Labor costings suggest it will deliver a bigger surplus
The headline is misleading. The costings don’t suggest any such thing – Labor is claiming it will deliver a bigger surplus.
[Bowen claims that] There will be $154 billion in extra revenue over 10 years, coming from five areas of tax reform — franking credits, negative gearing and capital gains tax, trusts, multinationals and accountant deductions, and superannuation concessions;
It is easy to show, that all of the claims are a joke:
- Franking credits: People who weighted their super heavily toward fully-franked shares precisely to have an income in retirement, will be forced to sell their shares and many may end up on the Age pension. The precedent of taxing individuals and SMSFs and not funds or companies will have further side effects.
- [Abolishment of] Negative Gearing and Capital Gains tax [discount]:
In October, independent modelling showed that “Labor’s $32 billion plan to end negative gearing for existing homes and slash the capital gains discount would lead to a fall in new housing construction of up to 42,000 dwellings over five years and 32,000 fewer jobs across the country”, see “Bill’s costings exposed“
- Trusts: Do Bowen and Shorten seriously think that people won’t move their capital out of reach of his grasping socialist claws and into a company structure?
- Multinationals: It is one thing pointing out the profit-shifting taking place and quite another collecting it. Swan was aware of profit-shifting and failed to do anything about it. Hockey started to address it in the only way possible, by agreement with other countries – that doesn’t happen overnight. Australia’s position in the top quartile of taxation of multinationals will result in less foreign investment.

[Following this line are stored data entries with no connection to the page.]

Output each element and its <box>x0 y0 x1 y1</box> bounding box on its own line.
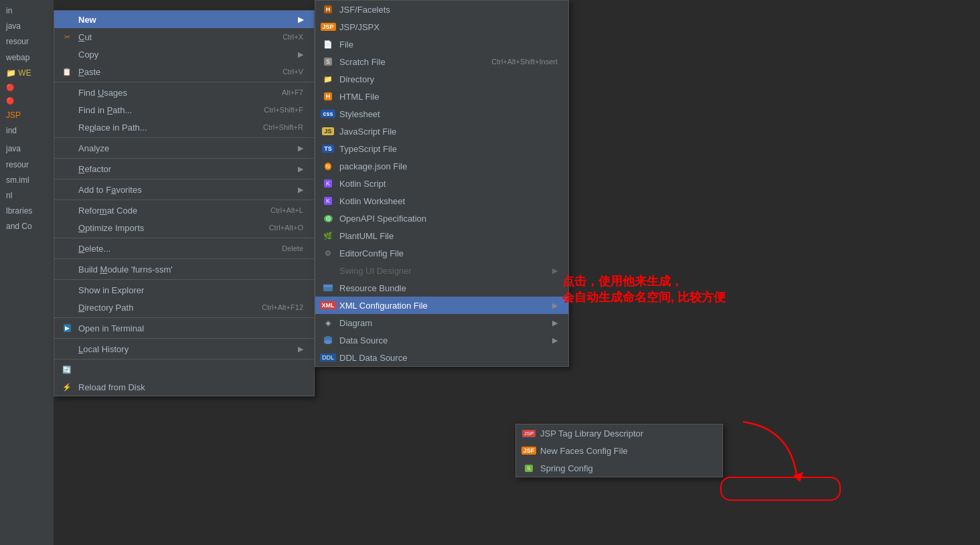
menu-item-reformat[interactable]: Reformat Code Ctrl+Alt+L <box>54 202 314 219</box>
annotation-line2: 会自动生成命名空间, 比较方便 <box>562 289 726 305</box>
menu-item-paste[interactable]: 📋 Paste Ctrl+V <box>54 63 314 80</box>
sidebar-item: and Co <box>3 219 50 234</box>
menu-label-refactor: Refactor <box>78 164 293 174</box>
menu-item-find-path[interactable]: Find in Path... Ctrl+Shift+F <box>54 101 314 119</box>
menu-item-new[interactable]: New ▶ <box>54 11 314 28</box>
paste-icon: 📋 <box>61 66 73 78</box>
menu-label-directory-path: Directory Path <box>78 303 248 313</box>
submenu-item-jsf[interactable]: H JSF/Facelets <box>315 1 568 18</box>
submenu-xml-label-jsptag: JSP Tag Library Descriptor <box>540 429 712 439</box>
submenu-item-plantuml[interactable]: 🌿 PlantUML File <box>315 227 568 244</box>
submenu-item-javascript[interactable]: JS JavaScript File <box>315 123 568 140</box>
submenu-item-editorconfig[interactable]: ⚙ EditorConfig File <box>315 244 568 262</box>
arrow-icon-refactor: ▶ <box>298 165 303 173</box>
menu-item-open-terminal[interactable]: ▶ Open in Terminal <box>54 319 314 337</box>
terminal-icon: ▶ <box>61 322 73 334</box>
sidebar-item: java <box>3 19 50 34</box>
submenu-item-diagram[interactable]: ◈ Diagram ▶ <box>315 314 568 331</box>
menu-label-find-usages: Find Usages <box>78 88 268 98</box>
menu-item-find-usages[interactable]: Find Usages Alt+F7 <box>54 84 314 101</box>
menu-item-show-explorer[interactable]: Show in Explorer <box>54 281 314 299</box>
submenu-xml-item-jsptag[interactable]: JSP JSP Tag Library Descriptor <box>516 424 722 442</box>
cut-icon: ✂ <box>61 31 73 43</box>
submenu-item-packagejson[interactable]: N package.json File <box>315 157 568 175</box>
sidebar-item: 🔴 <box>3 81 50 94</box>
find-usages-icon <box>61 86 73 98</box>
menu-item-replace-path[interactable]: Replace in Path... Ctrl+Shift+R <box>54 119 314 136</box>
find-path-icon <box>61 104 73 116</box>
ts-icon: TS <box>322 143 334 155</box>
menu-label-compare: Reload from Disk <box>78 382 303 392</box>
menu-item-optimize[interactable]: Optimize Imports Ctrl+Alt+O <box>54 219 314 236</box>
sidebar-item: lbraries <box>3 204 50 219</box>
scratch-icon: S <box>322 56 334 68</box>
sidebar-item: resour <box>3 34 50 50</box>
submenu-item-stylesheet[interactable]: css Stylesheet <box>315 105 568 123</box>
arrow-annotation <box>736 415 817 497</box>
build-icon <box>61 263 73 275</box>
submenu-item-ddl[interactable]: DDL DDL Data Source <box>315 349 568 366</box>
submenu-label-jsp: JSP/JSPX <box>339 22 558 32</box>
compare-icon: ⚡ <box>61 381 73 393</box>
newfaces-icon: JSF <box>523 445 535 457</box>
sidebar-item: sm.iml <box>3 173 50 188</box>
submenu-label-javascript: JavaScript File <box>339 127 558 137</box>
submenu-item-typescript[interactable]: TS TypeScript File <box>315 140 568 157</box>
menu-item-compare[interactable]: ⚡ Reload from Disk <box>54 378 314 396</box>
submenu-label-ddl: DDL Data Source <box>339 353 558 363</box>
sidebar-item: resour <box>3 157 50 173</box>
sidebar-item: 🔴 <box>3 94 50 108</box>
submenu-xml-item-newfaces[interactable]: JSF New Faces Config File <box>516 442 722 459</box>
submenu-item-swing[interactable]: Swing UI Designer ▶ <box>315 262 568 279</box>
separator <box>54 359 314 360</box>
html-icon: H <box>322 90 334 102</box>
menu-item-copy[interactable]: Copy ▶ <box>54 46 314 63</box>
menu-item-local-history[interactable]: Local History ▶ <box>54 340 314 358</box>
menu-label-add-favorites: Add to Favorites <box>78 185 293 195</box>
submenu-item-kotlin-script[interactable]: K Kotlin Script <box>315 175 568 192</box>
menu-item-delete[interactable]: Delete... Delete <box>54 240 314 257</box>
submenu-item-openapi[interactable]: ⚙ OpenAPI Specification <box>315 210 568 227</box>
submenu-item-jsp[interactable]: JSP JSP/JSPX <box>315 18 568 35</box>
submenu-xml-item-spring[interactable]: S Spring Config <box>516 459 722 477</box>
dir-path-icon <box>61 301 73 313</box>
submenu-item-file[interactable]: 📄 File <box>315 35 568 53</box>
pkg-icon: N <box>322 160 334 172</box>
menu-item-refactor[interactable]: Refactor ▶ <box>54 160 314 177</box>
menu-label-open-terminal: Open in Terminal <box>78 323 303 333</box>
file-icon: 📄 <box>322 38 334 50</box>
menu-item-analyze[interactable]: Analyze ▶ <box>54 139 314 157</box>
submenu-xml-label-newfaces: New Faces Config File <box>540 446 712 456</box>
submenu-label-swing: Swing UI Designer <box>339 266 547 276</box>
separator <box>54 137 314 138</box>
copy-icon <box>61 48 73 60</box>
submenu-item-directory[interactable]: 📁 Directory <box>315 70 568 88</box>
submenu-label-resource: Resource Bundle <box>339 283 558 293</box>
replace-path-shortcut: Ctrl+Shift+R <box>263 123 303 131</box>
submenu-new: H JSF/Facelets JSP JSP/JSPX 📄 File S Scr… <box>315 0 569 367</box>
menu-item-directory-path[interactable]: Directory Path Ctrl+Alt+F12 <box>54 299 314 316</box>
find-path-shortcut: Ctrl+Shift+F <box>264 106 303 114</box>
menu-item-build[interactable]: Build Module 'furns-ssm' <box>54 260 314 278</box>
menu-label-replace-path: Replace in Path... <box>78 123 250 133</box>
arrow-icon-new: ▶ <box>298 15 303 24</box>
submenu-item-xml-config[interactable]: XML XML Configuration File ▶ <box>315 297 568 314</box>
separator <box>54 338 314 339</box>
menu-item-add-favorites[interactable]: Add to Favorites ▶ <box>54 181 314 198</box>
menu-item-cut[interactable]: ✂ Cut Ctrl+X <box>54 28 314 46</box>
submenu-item-datasource[interactable]: Data Source ▶ <box>315 331 568 349</box>
arrow-icon-xml: ▶ <box>552 301 558 310</box>
submenu-item-html[interactable]: H HTML File <box>315 88 568 105</box>
submenu-label-jsf: JSF/Facelets <box>339 5 558 15</box>
submenu-item-kotlin-ws[interactable]: K Kotlin Worksheet <box>315 192 568 210</box>
submenu-item-resource[interactable]: Resource Bundle <box>315 279 568 297</box>
arrow-icon-favorites: ▶ <box>298 185 303 194</box>
delete-shortcut: Delete <box>282 244 303 252</box>
menu-item-reload[interactable]: 🔄 <box>54 361 314 378</box>
directory-icon: 📁 <box>322 73 334 85</box>
js-icon: JS <box>322 125 334 137</box>
ddl-icon: DDL <box>322 352 334 364</box>
xml-icon: XML <box>322 299 334 311</box>
submenu-item-scratch[interactable]: S Scratch File Ctrl+Alt+Shift+Insert <box>315 53 568 70</box>
separator <box>54 82 314 82</box>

- Accountant deductions: LOL! High income individuals will simply employ their accountants in a company structure.
- Superannuation concessions: A nation’s wealth is built on savings, reinvested into infrastructure, mining, energy, manufacturing and other enterprises. The Shorten team regards *your* savings as their entitlement, to waste on unnecessary welfare and voter bribes. Jobs created by investment of super will *reduce* welfare expenditure.
But Bowen doesn’t even mention the biggest cost of Shorten’s policies: his 45% Renewables policy, which will add 336,000 to the unemployment queue, costing up to $7.5b per annum (with the other job losses, totalling 506,000) and loss of income tax revenue, because unemployed people don’t pay tax.